Source data below:
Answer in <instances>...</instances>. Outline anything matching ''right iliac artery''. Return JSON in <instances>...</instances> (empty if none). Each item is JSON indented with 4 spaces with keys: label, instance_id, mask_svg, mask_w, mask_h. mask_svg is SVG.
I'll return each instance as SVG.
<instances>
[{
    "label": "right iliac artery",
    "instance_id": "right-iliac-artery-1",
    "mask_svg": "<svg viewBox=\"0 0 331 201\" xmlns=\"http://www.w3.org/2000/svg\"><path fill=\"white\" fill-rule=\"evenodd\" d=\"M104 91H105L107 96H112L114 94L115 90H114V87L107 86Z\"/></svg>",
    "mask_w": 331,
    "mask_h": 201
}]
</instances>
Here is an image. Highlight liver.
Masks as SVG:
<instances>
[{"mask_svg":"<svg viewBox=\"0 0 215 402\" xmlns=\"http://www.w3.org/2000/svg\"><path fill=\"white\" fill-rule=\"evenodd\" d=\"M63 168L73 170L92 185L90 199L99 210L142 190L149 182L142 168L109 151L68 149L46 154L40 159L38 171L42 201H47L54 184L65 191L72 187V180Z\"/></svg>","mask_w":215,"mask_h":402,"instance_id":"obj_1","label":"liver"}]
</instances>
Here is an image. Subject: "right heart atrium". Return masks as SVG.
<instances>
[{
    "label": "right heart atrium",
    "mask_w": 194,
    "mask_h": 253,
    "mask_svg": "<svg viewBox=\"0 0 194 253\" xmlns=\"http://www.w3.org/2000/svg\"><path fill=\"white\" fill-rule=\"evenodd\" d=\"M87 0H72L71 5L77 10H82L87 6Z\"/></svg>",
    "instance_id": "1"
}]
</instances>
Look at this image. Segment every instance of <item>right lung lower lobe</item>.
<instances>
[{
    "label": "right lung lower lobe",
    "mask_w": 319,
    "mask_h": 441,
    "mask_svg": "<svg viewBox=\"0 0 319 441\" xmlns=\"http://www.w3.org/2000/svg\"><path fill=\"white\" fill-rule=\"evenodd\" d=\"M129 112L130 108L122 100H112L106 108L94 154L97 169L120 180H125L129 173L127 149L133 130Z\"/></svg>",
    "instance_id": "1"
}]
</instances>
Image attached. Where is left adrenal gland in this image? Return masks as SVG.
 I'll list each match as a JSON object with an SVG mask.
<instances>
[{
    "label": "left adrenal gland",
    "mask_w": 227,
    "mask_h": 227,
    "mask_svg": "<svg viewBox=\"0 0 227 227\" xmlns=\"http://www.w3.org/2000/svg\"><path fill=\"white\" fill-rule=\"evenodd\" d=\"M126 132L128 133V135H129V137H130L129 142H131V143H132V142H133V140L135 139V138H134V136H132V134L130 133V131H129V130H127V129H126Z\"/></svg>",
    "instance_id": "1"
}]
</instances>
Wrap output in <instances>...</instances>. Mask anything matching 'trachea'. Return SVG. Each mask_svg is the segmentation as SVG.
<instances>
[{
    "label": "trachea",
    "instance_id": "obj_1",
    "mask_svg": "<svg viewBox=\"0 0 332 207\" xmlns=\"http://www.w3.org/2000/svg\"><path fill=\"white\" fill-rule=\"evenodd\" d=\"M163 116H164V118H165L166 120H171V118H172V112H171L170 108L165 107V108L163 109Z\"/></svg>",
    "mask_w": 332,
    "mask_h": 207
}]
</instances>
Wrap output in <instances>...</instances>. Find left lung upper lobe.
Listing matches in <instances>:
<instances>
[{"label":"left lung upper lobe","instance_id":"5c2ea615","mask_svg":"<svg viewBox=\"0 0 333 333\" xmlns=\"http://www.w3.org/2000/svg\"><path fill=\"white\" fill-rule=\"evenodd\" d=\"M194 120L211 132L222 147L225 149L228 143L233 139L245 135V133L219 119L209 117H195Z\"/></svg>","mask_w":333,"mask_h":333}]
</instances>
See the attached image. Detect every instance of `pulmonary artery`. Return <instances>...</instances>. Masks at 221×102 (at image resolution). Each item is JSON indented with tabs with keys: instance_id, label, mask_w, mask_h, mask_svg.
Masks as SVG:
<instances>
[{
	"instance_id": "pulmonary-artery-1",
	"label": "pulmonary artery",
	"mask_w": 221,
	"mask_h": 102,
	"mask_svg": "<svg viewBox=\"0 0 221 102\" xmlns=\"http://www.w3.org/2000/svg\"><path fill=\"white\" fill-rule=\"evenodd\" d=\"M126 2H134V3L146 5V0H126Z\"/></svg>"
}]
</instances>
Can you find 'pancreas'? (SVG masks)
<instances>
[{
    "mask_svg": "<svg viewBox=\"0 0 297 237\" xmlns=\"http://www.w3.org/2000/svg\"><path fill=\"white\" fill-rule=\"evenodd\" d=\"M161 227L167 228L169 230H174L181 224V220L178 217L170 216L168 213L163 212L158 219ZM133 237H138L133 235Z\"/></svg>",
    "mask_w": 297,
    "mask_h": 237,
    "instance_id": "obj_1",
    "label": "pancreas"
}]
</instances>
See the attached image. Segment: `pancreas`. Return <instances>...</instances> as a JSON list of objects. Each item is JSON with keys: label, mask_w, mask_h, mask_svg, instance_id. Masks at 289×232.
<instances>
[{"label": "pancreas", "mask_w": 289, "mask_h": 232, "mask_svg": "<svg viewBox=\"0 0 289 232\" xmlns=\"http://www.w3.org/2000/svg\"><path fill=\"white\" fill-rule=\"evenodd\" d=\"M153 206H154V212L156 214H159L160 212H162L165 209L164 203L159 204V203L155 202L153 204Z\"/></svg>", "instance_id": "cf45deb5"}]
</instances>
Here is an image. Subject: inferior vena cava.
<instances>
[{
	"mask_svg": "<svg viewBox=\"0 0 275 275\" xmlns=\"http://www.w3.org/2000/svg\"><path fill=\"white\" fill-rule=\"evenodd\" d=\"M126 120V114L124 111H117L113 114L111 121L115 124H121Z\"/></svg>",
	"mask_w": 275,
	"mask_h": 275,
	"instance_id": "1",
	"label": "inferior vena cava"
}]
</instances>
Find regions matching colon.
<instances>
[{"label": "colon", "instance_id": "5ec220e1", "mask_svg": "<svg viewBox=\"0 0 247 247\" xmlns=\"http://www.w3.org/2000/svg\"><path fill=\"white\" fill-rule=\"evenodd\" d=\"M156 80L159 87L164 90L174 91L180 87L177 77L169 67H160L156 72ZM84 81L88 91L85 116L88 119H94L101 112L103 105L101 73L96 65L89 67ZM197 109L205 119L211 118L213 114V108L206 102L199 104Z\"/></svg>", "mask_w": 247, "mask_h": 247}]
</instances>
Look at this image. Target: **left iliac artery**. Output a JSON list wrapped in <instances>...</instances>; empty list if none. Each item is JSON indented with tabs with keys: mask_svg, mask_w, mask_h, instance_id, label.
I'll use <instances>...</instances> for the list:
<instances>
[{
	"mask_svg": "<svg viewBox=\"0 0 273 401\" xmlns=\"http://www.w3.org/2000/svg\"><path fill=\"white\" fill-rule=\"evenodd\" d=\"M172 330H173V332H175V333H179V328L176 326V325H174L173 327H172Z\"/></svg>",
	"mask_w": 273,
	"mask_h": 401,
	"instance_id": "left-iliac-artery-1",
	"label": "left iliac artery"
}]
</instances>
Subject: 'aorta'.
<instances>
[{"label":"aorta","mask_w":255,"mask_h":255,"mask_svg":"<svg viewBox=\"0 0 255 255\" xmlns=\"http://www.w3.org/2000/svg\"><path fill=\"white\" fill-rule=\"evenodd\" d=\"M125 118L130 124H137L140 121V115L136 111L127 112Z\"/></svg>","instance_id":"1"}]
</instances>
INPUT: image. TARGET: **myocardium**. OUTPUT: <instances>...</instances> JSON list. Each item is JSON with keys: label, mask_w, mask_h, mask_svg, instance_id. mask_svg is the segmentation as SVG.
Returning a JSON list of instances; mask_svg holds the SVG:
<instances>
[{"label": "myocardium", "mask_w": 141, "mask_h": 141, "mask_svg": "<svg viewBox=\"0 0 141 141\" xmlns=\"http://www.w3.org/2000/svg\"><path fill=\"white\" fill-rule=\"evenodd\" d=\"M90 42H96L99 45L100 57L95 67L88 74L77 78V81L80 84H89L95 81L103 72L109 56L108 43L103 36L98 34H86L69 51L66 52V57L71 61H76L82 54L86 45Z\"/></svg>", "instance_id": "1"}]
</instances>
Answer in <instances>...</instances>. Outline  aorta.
End of Source data.
§ **Try it**:
Please copy the line that contains "INPUT: image. TARGET: **myocardium**." and each line after it through the end of the records, exactly, and no other lines.

§ **Answer below**:
INPUT: image. TARGET: **myocardium**. OUTPUT: <instances>...</instances> JSON list. Each item is JSON with keys: label, mask_w, mask_h, mask_svg, instance_id. mask_svg is the segmentation as SVG.
Returning a JSON list of instances; mask_svg holds the SVG:
<instances>
[{"label": "myocardium", "mask_w": 141, "mask_h": 141, "mask_svg": "<svg viewBox=\"0 0 141 141\" xmlns=\"http://www.w3.org/2000/svg\"><path fill=\"white\" fill-rule=\"evenodd\" d=\"M90 42H96L99 45L100 57L95 67L88 74L77 78V81L80 84H89L95 81L103 72L109 56L108 43L103 36L98 34H86L69 51L66 52V57L71 61H76L82 54L86 45Z\"/></svg>", "instance_id": "1"}]
</instances>
Answer in <instances>...</instances>. Outline  aorta.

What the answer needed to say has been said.